The shop attributes cycle time reductions to the 800S's ease-of-use. According to Mike Dixon, a Nu-Pro machinist, the lathe's Fanuc 21i control and AlphaLink software make the machine simple to learn and run, especially for complex machining operations that usually involve painstaking setups on lessfunctional machines. Also with the 800S, the shop completes difficult operations previously requiring a center lathe and hydraulic copy attachment. Because of its additional capacity, the lathe handles long internal contours and profiles on large components, adds Ken Chandler, Nu-Pro engineering manager.
Harrison 600Group WEST YORKSHIRE, U.K.
Balancing system has fans in steelmaking
EFFECIENCY IS CRUCIAL and downtime is deadly in the steelmaking industry. So U.S. Steel's Fairfield Works in Fairfield, Ala., had to fix balancing problems on its oxygen furnace induced-draft fans.
These 121-in.-diameter, 13-ton, double-wide, double-inlet fans pull air, gases, and materials off the basic oxygen furnace. Since these furnaces heat to 2,800° F, the fans are critical to successful steelmaking. Build up of particulate on the fan rotors created vibration and unbalance. It also forced the steel company to clean and manually balance the fans at least every three months.
According to Jim Mays, plant maintenance manager, manual balancing took between three and five attempts to be successful. This often resulted in a violation of the time recommended between starts on the motor, which created a high potential for motor failure. But more importantly, when a fan was stopped, so was the steelmaking process.

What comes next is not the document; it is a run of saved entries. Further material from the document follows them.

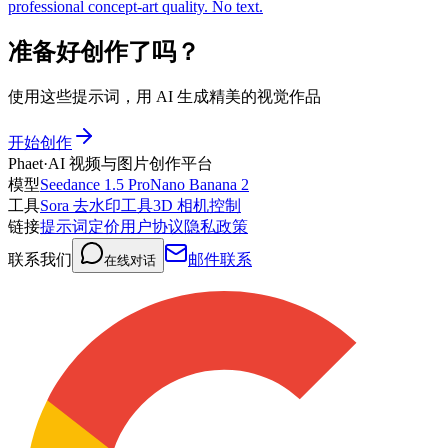
professional concept-art quality. No text.
准备好创作了吗？
使用这些提示词，用 AI 生成精美的视觉作品
开始创作
Phaet
·
AI 视频与图片创作平台
模型
Seedance 1.5 Pro
Nano Banana 2
工具
Sora 去水印工具
3D 相机控制
链接
提示词
定价
用户协议
隐私政策
联系我们
邮件联系
在线对话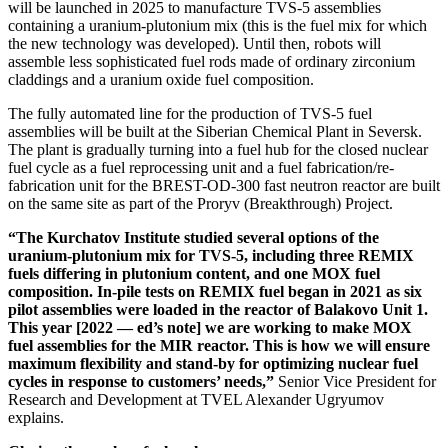
will be launched in 2025 to manufacture TVS‑5 assemblies
containing a uranium-­plutonium mix (this is the fuel mix for which
the new technology was developed). Until then, robots will
assemble less sophisticated fuel rods made of ordinary zirconium
claddings and a uranium oxide fuel composition.
The fully automated line for the production of TVS‑5 fuel
assemblies will be built at the Siberian Chemical Plant in Seversk.
The plant is gradually turning into a fuel hub for the closed nuclear
fuel cycle as a fuel reprocessing unit and a fuel fabrication/re-
fabrication unit for the BREST-OD‑300 fast neutron reactor are built
on the same site as part of the Proryv (Breakthrough) Project.
“The Kurchatov Institute studied several options of the
uranium-­plutonium mix for TVS‑5, including three REMIX
fuels differing in plutonium content, and one MOX fuel
composition. In-pile tests on REMIX fuel began in 2021 as six
pilot assemblies were loaded in the reactor of Balakovo Unit 1.
This year [2022 — ​ed’s note] we are working to make MOX
fuel assemblies for the MIR reactor. This is how we will ensure
maximum flexibility and stand-by for optimizing nuclear fuel
cycles in response to customers’ needs,”
Senior Vice President for
Research and Development at TVEL Alexander Ugryumov
explains.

U.S. Steel solved its fan problems with an on-line balancing system from BalaDyne, a subsidiary of Lord Corp. The system continuously monitors fan vibration levels and phase angle as well as automatically corrects for unbalanced conditions. All of which is done while the fan is at operating speed, so there are no costly downtimes associated with manual balancing. The system also reduces fan cleaning to once yearly.
The balancing ring of the BalaDyne system mounts to the fan's shaft. Inside the ring are four chambers containing a special highspecific gravity-balancing fluid. When imbalance is detected, the fluid in the chamber on the heavy side heats up, changing from a liquid to a gas. This gas then transfers through a shuttle tube to the chamber on the light side where it condenses and returns to a liquid. This process continues until the controller senses that balance has been restored.
Lord Corp. CARY, N.C.
Shot blasting for a cleaner clean
ANTHONY LIFT GATES SOUGHT A faster alternative to chemical cleaning lift gates it makes for delivery vans, pickup trucks, and semitrailers to move heavy objects.
The company wished to increase production and use a cleaner substrate prior to a powder-coating process. A BCP 8-wheel structural shot-blast machine with monorail fit the bill—it lets lift gates go from blast to powder coating, to oven, to assembly, and on to shipping.
The fully automated system handles large fabricated steel weldments and is versatile enough for a variety of product styles, shapes, and cleaning speeds. Its features include heavy-duty TargetLok 20-hp blast wheels, a 36-in.-wide and 48-in.-high work envelope, air cannon blowoff, a wear-resistant blast chamber made of 12% manganese steel, and chamber zones lined with replaceable cast wear plates.
"The BCP system has greatly increased our production," say Tom Walker, president of Anthony Lift Gates, and Jeremy Walker, company vice president of sales and engineering. They also say that the system makes for an improved and more durable powder-coated surface. S170 steel shot provides the required profile necessary for powder coating and is reclaimable and reusable.
USF Surface Preparation Group LAKEWOOD, COLO.